Fried Agnolotti del Plin with Truffle Aioli
Fried Agnolotti del Plin with Truffle Aioli
Embark on a culinary journey to the Piedmont region of Italy with these exquisite Agnolotti del Plin, a traditional stuffed pasta famed for its delicate pinched shape, hence 'plin' meaning 'pinch' in the local dialect. While typically served with a hearty sauce, this recipe offers an adventurous twist, transforming these tender parcels into crispy delights. Imagine perfectly cooked agnolotti, their rich roasted meat filling encased in a delicate pasta hug, then gently fried to a golden-brown crisp. The satisfying crunch gives way to the savory interior, a delightful textural contrast that is utterly moreish. To elevate this treat further, a luxurious truffle aioli is served alongside. This creamy, garlicky emulsion, infused with the earthy aroma of truffle oil, provides the perfect counterpoint to the fried pasta, creating an appetizer or snack that is both sophisticated and deeply satisfying. It's a modern interpretation of a beloved classic, perfect for entertaining or a special weekend indulgence. Prepare to impress your guests with this unique and flavorful creation from the heart of Italy.
- Preparation time
- 30 min
- Cooking time
- 10 min
- Total time
- 40 min
- Servings
- 4
Instructions
Prepare the Truffle Aioli
- 1In a medium bowl, combine the mayonnaise, minced garlic, truffle oil, and lemon juice.
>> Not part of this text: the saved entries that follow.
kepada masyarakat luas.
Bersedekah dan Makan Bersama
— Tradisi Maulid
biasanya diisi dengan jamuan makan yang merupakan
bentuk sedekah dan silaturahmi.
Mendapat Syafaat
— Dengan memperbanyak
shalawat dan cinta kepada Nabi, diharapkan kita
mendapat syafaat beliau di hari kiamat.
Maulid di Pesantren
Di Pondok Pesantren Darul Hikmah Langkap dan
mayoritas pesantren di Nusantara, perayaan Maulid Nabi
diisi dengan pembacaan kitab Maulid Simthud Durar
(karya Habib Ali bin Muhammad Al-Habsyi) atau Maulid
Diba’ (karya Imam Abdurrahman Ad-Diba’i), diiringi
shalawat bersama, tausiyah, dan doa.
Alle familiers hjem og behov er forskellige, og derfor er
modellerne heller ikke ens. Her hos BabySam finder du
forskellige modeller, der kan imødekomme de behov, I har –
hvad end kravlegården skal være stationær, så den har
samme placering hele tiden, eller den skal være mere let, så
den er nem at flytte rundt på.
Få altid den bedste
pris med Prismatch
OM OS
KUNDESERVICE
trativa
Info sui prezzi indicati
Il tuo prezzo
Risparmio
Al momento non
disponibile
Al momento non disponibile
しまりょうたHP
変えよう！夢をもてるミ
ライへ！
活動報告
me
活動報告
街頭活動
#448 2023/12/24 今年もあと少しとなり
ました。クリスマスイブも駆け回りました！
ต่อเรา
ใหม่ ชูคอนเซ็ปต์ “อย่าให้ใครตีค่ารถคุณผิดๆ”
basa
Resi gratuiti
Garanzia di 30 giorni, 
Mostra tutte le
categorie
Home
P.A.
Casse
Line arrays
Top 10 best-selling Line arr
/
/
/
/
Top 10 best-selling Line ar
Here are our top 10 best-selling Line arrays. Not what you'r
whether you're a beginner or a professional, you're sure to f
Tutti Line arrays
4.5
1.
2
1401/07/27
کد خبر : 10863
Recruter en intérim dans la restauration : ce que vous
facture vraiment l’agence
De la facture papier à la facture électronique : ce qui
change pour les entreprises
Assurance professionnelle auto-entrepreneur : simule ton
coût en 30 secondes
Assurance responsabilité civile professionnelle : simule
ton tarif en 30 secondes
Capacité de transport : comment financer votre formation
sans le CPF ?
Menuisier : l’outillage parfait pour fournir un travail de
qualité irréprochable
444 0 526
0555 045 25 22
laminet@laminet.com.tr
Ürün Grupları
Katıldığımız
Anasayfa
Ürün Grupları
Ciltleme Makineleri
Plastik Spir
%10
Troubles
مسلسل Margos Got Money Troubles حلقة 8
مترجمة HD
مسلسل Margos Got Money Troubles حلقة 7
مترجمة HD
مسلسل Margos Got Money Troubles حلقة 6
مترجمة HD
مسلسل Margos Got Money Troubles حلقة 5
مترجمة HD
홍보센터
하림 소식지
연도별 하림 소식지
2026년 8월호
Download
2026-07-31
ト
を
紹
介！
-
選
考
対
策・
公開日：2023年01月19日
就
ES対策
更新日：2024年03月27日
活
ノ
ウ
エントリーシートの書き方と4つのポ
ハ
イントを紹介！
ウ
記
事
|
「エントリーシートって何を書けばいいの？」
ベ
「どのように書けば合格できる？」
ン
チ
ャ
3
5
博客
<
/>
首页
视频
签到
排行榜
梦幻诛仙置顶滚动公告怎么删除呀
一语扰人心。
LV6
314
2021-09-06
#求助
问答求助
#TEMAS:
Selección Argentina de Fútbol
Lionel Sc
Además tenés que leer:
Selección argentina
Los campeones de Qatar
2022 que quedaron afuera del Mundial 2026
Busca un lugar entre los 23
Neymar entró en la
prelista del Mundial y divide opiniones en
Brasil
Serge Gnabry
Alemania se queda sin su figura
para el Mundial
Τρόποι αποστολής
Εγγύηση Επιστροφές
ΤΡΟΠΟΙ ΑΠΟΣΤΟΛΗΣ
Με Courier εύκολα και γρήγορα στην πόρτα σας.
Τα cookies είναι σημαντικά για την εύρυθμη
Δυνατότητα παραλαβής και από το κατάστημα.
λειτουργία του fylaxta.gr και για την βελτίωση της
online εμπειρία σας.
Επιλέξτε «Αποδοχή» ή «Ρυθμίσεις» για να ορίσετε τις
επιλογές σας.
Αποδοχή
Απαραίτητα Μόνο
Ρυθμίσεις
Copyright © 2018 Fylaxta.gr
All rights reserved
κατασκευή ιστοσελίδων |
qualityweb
- 2Whisk until smooth and well combined. Season with salt and black pepper to taste.
- 3Cover and refrigerate until ready to serve, allowing the flavors to meld.
Fry the Agnolotti
- 1Set up a breading station: place flour in one shallow dish, beaten eggs in another, and panko breadcrumbs in a third.
- 2Gently dredge each agnolotti del plin in flour, shaking off any excess. Then dip into the beaten eggs, ensuring it's fully coated. Finally, press into the panko breadcrumbs, coating evenly.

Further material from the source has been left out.